Rules and Tools for Accessing & Remixing the Deep Web

Michael Bazeley wrote today in the print Merc News and on SiliconValley.com about a startup scouring the deep web. They are also doing some HousingMaps-style remixing to display job listings geographically.
Deep linking and remixing are clearly a major trend. One reason the Web has so rapidly evolved to become the world’s dominant communication backbone is that its compositional architecture enables these kinds of unintended combinations. And the separation of information feeds and presentation which encourages novel applications is a primary hallmark of Web 2.0.
But when remixing apps start using robots that simulate human users accessing content databases I believe there are some ethical and perhaps legal issues that deserve more attention. Unlike an Amazon RSS feed, job site A was not necessarily expecting to enable job site B to access its postings, and its business model may or may not support such access. Bloggers can get pretty bent out of shape at RSS “feed stealing”. And some Ivy League applicants got in serious trouble for what seemed to be pretty much a manual version of what the Merc News is glorifying as “Mining the Deep Web” but which was (IMO mis-)portrayed as “hacking”.

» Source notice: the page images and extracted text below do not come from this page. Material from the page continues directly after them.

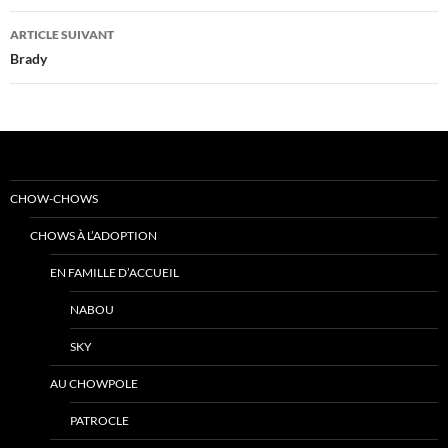
articles
ARTICLE SUIVANT
Brady
CHOW-CHOWS
CHOWS À L’ADOPTION
EN FAMILLE D’ACCUEIL
NABOU
SKY
AU CHOWPOLE
PATROCLE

I believe we need to think through the legal & ethical rules for accessing & remixing the deep web, as well as providing infrastructure support to adequately enforce these rules in the Web 2.0 platform. Otherwise, service providers may find themselves incented to stick with Web 1.0 solutions where presentation and data remain tangled up. And surely the right answer is not just more captchas.

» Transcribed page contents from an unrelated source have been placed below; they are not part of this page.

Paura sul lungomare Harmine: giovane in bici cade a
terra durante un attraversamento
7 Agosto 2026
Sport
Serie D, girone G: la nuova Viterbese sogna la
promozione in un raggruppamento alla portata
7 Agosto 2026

A related issue is the personal-level remixing that’s going on via tools like Greasemonkey. As a user who wants control, I applaud Greasemonkey. And while these scripts may be somewhat parasitical, parasites can also accelerate evolution (some ancestor’s virus infection became my mitochondria). But as an app developer it is not a good thing if my internal JavaScript APIs become effectively frozen because some popular 3rd-party script uses them, or worse yet get mis-used for a purpose counter to my business goals.